Canada's Supreme Court will begin considering today whether a woman can give "advanced" consent to sex while unconscious. The case involves a 22-year-old Ottawa woman who claims that she was sodomized with a dildo against her will after passing out from consensual asphyxiation. Her common-law spouse, identified as JA in court records, was convicted of sexual assault by a lower court (he was also convicted of domestic abuse on multiple occasions in the past, by the way). Then an appeals court overturned the conviction on the grounds that she had given advanced consent to sex while unconscious. Now the case goes to the country's top court.
The question the court will have to consider is whether the accuser in this case gave explicit "advanced" consent to any and all sexual activity while unconscious. We can't answer that question, because we don't have all the facts. The bigger question at play here is whether a woman can give legally meaningful "advanced" consent to sexual activity while passed out -- whether it be from choking, drinking or lord knows what else. Clearly, the answer the Supreme Court gives will set a profoundly important legal precedent. If the answer is "yes," a man accused of raping a woman who is passed-out-drunk could claim that she gave "advanced" consent to sex by drinking so much and getting into bed with him. Wait, who am I kidding, those arguments are already made all the time! But such a verdict could certainly give those defenses additional legal weight. It could also make for a defense in marital rape cases -- a husband could argue that his wife, being his wife, had given advanced consent. (Again, an already popular argument.)

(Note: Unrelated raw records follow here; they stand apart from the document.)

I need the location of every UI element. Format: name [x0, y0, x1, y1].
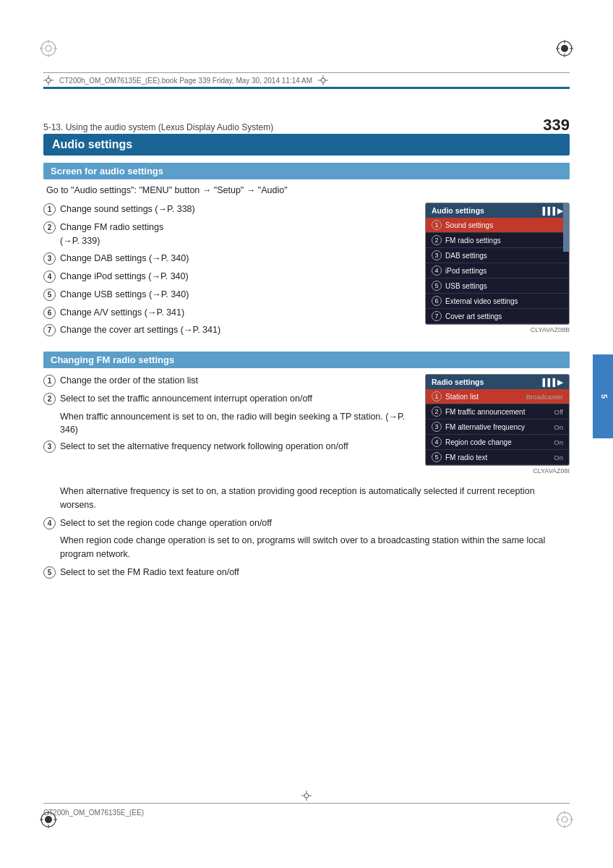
item-text: Change iPod settings (→P. 340): [60, 270, 189, 284]
screen-image-2: Radio settings ▐▐▐ ▶ 1 Station list Broa…: [425, 374, 570, 466]
top-rule: [43, 87, 570, 89]
row-num: 1: [432, 391, 442, 401]
fm-items-list-2: 3 Select to set the alternative frequenc…: [43, 440, 413, 454]
screen-row: 2 FM radio settings: [426, 233, 569, 248]
item-number: 5: [43, 289, 56, 301]
row-label: Region code change: [445, 438, 554, 446]
item-number: 1: [43, 375, 56, 387]
screen-title: Audio settings: [432, 206, 484, 215]
row-num: 6: [432, 296, 442, 306]
screen-title-2: Radio settings: [432, 378, 484, 386]
nav-path: Go to "Audio settings": "MENU" button → …: [43, 185, 570, 195]
row-label: Station list: [445, 393, 526, 401]
item-text: Change the cover art settings (→P. 341): [60, 323, 220, 337]
screen-row: 4 iPod settings: [426, 263, 569, 278]
item-number: 4: [43, 271, 56, 283]
screen-row: 2 FM traffic announcement Off: [426, 404, 569, 420]
screen-icons: ▐▐▐ ▶: [540, 207, 563, 215]
crosshair-bottom-center: [301, 791, 312, 801]
audio-settings-screen: Audio settings ▐▐▐ ▶ 1 Sound settings 2 …: [425, 203, 570, 341]
row-num: 4: [432, 265, 442, 276]
item-text: Change USB settings (→P. 340): [60, 288, 189, 302]
list-item: 4 Select to set the region code change o…: [43, 516, 570, 530]
item-number: 2: [43, 393, 56, 405]
fm-layout: 1 Change the order of the station list 2…: [43, 374, 570, 475]
item-text: Change DAB settings (→P. 340): [60, 252, 189, 265]
row-label: DAB settings: [445, 252, 563, 260]
list-item: 7 Change the cover art settings (→P. 341…: [43, 323, 413, 337]
svg-point-7: [561, 45, 568, 52]
item-number: 4: [43, 517, 56, 529]
row-value: On: [554, 423, 563, 431]
screen-caption-2: CLYAVAZ08I: [425, 467, 570, 475]
fm-items-list-4: 5 Select to set the FM Radio text featur…: [43, 566, 570, 579]
para-2: When traffic announcement is set to on, …: [60, 410, 413, 438]
list-item: 6 Change A/V settings (→P. 341): [43, 306, 413, 320]
screen-row: 5 FM radio text On: [426, 450, 569, 465]
item-text: Select to set the FM Radio text feature …: [60, 566, 239, 579]
page-number: 339: [543, 116, 570, 135]
item-text: Select to set the region code change ope…: [60, 516, 272, 530]
item-text: Change the order of the station list: [60, 374, 198, 388]
row-num: 7: [432, 311, 442, 321]
list-item: 3 Select to set the alternative frequenc…: [43, 440, 413, 454]
fm-items-list: 1 Change the order of the station list 2…: [43, 374, 413, 406]
row-label: USB settings: [445, 282, 563, 290]
row-label: FM traffic announcement: [445, 408, 554, 416]
item-number: 7: [43, 324, 56, 336]
row-num: 3: [432, 250, 442, 260]
fm-items-list-3: 4 Select to set the region code change o…: [43, 516, 570, 530]
audio-items-list: 1 Change sound settings (→P. 338) 2 Chan…: [43, 203, 413, 337]
row-num: 3: [432, 422, 442, 432]
top-bar: CT200h_OM_OM76135E_(EE).book Page 339 Fr…: [43, 72, 570, 85]
row-num: 5: [432, 452, 442, 462]
row-num: 5: [432, 281, 442, 291]
bottom-footer: CT200h_OM_OM76135E_(EE): [43, 803, 570, 817]
screen-row: 7 Cover art settings: [426, 309, 569, 324]
row-label: iPod settings: [445, 267, 563, 275]
item-number: 3: [43, 441, 56, 453]
list-item: 2 Change FM radio settings(→P. 339): [43, 221, 413, 248]
row-num: 2: [432, 235, 442, 245]
section-header: Audio settings: [43, 134, 570, 156]
list-item: 5 Select to set the FM Radio text featur…: [43, 566, 570, 579]
corner-mark-tr: [556, 40, 573, 57]
crosshair-right: [318, 75, 328, 85]
screen-image-1: Audio settings ▐▐▐ ▶ 1 Sound settings 2 …: [425, 203, 570, 325]
item-number: 6: [43, 307, 56, 319]
item-number: 2: [43, 221, 56, 234]
fm-section: 1 Change the order of the station list 2…: [43, 374, 570, 579]
row-label: Sound settings: [445, 221, 557, 229]
item-text: Change sound settings (→P. 338): [60, 203, 195, 216]
list-item: 1 Change sound settings (→P. 338): [43, 203, 413, 216]
screen-caption-1: CLYAVAZ08B: [425, 326, 570, 333]
row-value: Off: [554, 408, 564, 416]
main-content: Audio settings Screen for audio settings…: [43, 134, 570, 796]
list-item: 5 Change USB settings (→P. 340): [43, 288, 413, 302]
side-tab: 5 Audio system: [593, 354, 613, 438]
item-number: 5: [43, 566, 56, 579]
row-label: Cover art settings: [445, 312, 563, 320]
audio-settings-list: 1 Change sound settings (→P. 338) 2 Chan…: [43, 203, 413, 341]
screen-row: 1 Station list Broadcaster: [426, 389, 569, 404]
row-label: External video settings: [445, 297, 563, 305]
subsection2-header: Changing FM radio settings: [43, 352, 570, 368]
subsection1-header: Screen for audio settings: [43, 163, 570, 179]
item-text: Change A/V settings (→P. 341): [60, 306, 184, 320]
side-tab-label: Audio system: [586, 366, 594, 427]
screen-row: 5 USB settings: [426, 278, 569, 294]
screen-row: 1 Sound settings: [426, 218, 569, 233]
screen-row: 3 FM alternative frequency On: [426, 420, 569, 435]
row-label: FM radio text: [445, 454, 554, 461]
list-item: 1 Change the order of the station list: [43, 374, 413, 388]
screen-icons-2: ▐▐▐ ▶: [540, 378, 563, 386]
svg-point-19: [562, 817, 567, 822]
side-tab-number: 5: [600, 394, 609, 399]
screen-row: 4 Region code change On: [426, 435, 569, 450]
row-value: Broadcaster: [526, 393, 563, 401]
fm-screen-col: Radio settings ▐▐▐ ▶ 1 Station list Broa…: [425, 374, 570, 475]
item-number: 3: [43, 252, 56, 265]
row-num: 2: [432, 407, 442, 417]
file-info-text: CT200h_OM_OM76135E_(EE).book Page 339 Fr…: [59, 77, 312, 85]
footer-text: CT200h_OM_OM76135E_(EE): [43, 809, 144, 817]
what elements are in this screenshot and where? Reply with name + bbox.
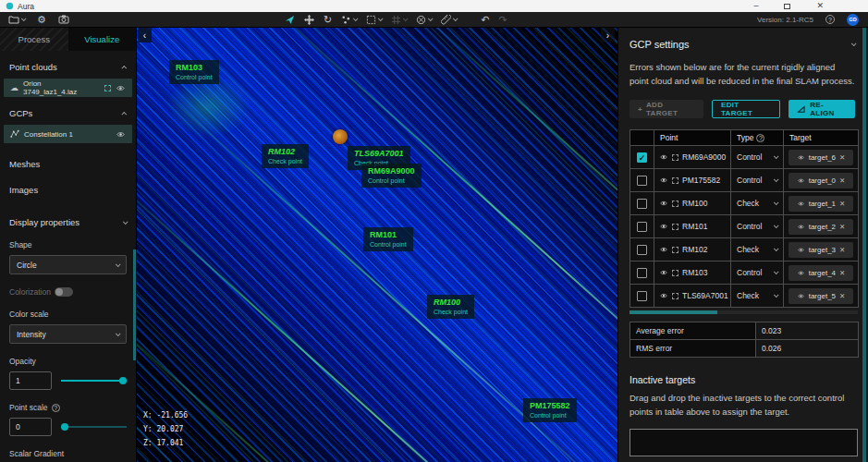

If the court rules in the negative, some say it will hurt couples' freedom to experiment with kinky sex. The imagined scenario is one where a woman says that she wants her partner to choke her until she passes out and then have sex with her. But the BDSM community subscribes to the mantra "safe, sane, and consensual." Erotic asphyxiation, especially to the point where someone passes out for an extended period, is not safe; it's incredibly dangerous and potentially deadly. Everything in the S&M world -- from safe words to "slave contracts" -- are designed to avoid any uncertainty about consent. In this particular case, the accuser's argument isn't that she consented to being choked and sodomized while unconscious; the argument is that she consented to the former but not the latter. You could just as easily speculate that a conviction in this case would be a reaffirmation of the values of the BDSM community.
Whatever the court decides in this particular case, the most important thing is that it upholds the fact that, as the Women's Legal Education and Action Fund urged in a letter, "a woman has an absolute right to change her mind about consenting to sexual activity at any point during the sexual encounter if she no longer wishes it to take place."